Answer with a number only: how many lines of the entries below contain the word "niet"?

- - -

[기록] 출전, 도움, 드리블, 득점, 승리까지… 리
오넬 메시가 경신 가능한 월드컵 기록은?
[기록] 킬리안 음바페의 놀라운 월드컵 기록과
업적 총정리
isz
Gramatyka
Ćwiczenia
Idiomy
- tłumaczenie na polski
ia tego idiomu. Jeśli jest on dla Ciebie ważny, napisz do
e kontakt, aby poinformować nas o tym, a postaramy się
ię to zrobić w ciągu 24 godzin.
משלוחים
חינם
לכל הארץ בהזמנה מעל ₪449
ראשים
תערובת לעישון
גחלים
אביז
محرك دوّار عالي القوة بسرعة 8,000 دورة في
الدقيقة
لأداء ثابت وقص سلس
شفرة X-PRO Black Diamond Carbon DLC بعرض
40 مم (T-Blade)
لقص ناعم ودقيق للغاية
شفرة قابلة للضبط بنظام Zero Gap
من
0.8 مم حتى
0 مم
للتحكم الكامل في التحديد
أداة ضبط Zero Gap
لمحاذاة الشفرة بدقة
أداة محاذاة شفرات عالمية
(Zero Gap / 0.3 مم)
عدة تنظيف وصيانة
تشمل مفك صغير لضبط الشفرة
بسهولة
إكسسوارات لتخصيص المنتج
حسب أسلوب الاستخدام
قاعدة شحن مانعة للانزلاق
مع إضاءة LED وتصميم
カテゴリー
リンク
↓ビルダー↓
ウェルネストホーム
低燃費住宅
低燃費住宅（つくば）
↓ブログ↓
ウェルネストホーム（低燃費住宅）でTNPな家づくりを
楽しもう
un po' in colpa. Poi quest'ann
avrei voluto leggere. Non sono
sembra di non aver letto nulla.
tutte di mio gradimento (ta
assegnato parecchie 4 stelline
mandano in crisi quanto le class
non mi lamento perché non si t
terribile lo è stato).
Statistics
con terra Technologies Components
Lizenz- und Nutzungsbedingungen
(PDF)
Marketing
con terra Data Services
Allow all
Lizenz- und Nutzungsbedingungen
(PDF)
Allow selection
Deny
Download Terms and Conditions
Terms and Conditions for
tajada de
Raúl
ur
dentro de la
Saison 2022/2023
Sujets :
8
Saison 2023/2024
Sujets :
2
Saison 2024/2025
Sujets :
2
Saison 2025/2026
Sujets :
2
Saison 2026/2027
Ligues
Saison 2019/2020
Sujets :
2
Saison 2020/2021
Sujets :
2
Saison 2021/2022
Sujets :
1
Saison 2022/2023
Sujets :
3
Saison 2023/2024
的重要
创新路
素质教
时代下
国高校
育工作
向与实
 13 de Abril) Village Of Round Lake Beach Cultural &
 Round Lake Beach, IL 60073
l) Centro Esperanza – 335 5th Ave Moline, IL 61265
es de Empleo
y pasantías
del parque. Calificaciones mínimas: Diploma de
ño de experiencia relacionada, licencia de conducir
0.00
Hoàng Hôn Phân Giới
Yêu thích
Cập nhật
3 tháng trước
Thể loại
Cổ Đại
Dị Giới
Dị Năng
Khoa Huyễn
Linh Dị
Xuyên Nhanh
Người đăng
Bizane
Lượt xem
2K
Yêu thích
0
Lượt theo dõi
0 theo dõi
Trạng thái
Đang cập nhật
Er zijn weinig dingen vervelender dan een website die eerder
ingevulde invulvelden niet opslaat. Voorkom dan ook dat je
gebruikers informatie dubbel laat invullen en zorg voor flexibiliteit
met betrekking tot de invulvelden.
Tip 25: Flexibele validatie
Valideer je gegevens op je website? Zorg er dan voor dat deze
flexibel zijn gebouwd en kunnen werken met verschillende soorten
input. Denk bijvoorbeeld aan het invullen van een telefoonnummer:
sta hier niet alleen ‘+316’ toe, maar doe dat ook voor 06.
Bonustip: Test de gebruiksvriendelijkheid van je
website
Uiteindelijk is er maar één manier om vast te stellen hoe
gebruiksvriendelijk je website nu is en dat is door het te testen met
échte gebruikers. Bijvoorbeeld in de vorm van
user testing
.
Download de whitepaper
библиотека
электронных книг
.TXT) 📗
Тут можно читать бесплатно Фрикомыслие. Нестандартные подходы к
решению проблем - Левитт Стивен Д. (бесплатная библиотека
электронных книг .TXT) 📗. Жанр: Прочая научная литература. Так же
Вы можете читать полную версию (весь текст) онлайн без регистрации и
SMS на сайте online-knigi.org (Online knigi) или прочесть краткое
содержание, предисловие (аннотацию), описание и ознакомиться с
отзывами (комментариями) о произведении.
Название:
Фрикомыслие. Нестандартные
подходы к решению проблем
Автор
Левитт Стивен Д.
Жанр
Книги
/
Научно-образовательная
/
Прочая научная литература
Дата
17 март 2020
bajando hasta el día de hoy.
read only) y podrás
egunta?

- - -

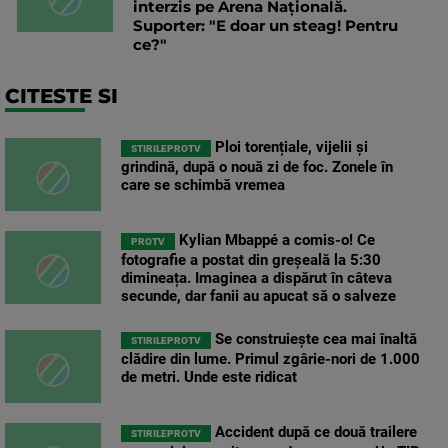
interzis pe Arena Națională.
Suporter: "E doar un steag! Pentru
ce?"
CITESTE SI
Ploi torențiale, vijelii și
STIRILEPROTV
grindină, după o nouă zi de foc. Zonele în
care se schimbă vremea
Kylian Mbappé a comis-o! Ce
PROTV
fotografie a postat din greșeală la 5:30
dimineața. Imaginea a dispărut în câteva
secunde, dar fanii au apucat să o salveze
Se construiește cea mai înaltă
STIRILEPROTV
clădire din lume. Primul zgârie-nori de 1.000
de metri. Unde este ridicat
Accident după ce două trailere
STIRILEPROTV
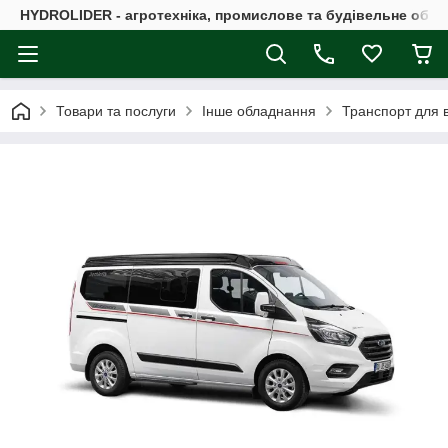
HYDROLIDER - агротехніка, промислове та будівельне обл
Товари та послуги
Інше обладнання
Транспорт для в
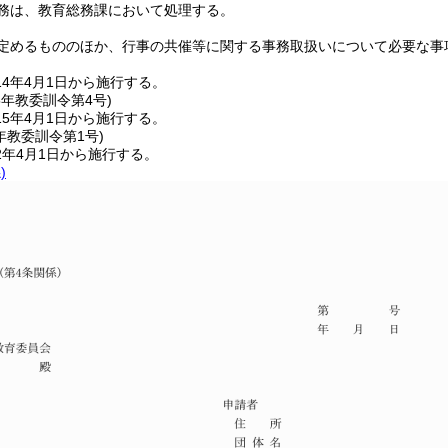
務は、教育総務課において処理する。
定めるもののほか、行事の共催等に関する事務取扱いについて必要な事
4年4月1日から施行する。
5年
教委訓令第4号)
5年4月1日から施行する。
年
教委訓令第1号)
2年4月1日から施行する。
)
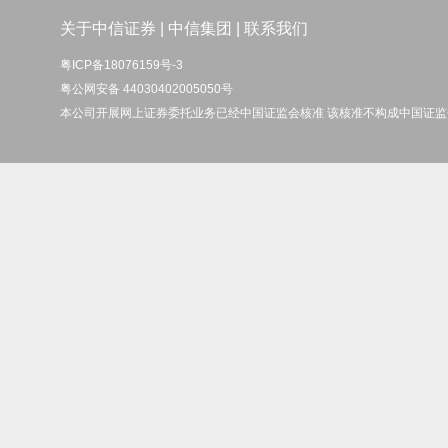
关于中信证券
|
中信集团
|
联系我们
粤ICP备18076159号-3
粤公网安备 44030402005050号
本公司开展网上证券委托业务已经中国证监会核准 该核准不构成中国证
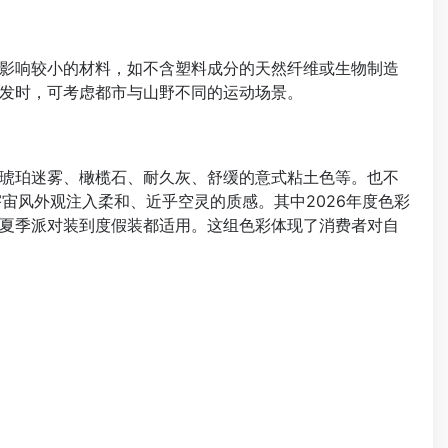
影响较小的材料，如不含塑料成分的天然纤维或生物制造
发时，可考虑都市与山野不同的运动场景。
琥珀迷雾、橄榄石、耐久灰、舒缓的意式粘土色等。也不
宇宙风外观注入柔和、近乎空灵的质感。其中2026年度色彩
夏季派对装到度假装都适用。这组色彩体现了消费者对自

- - -

Solution to this task: 2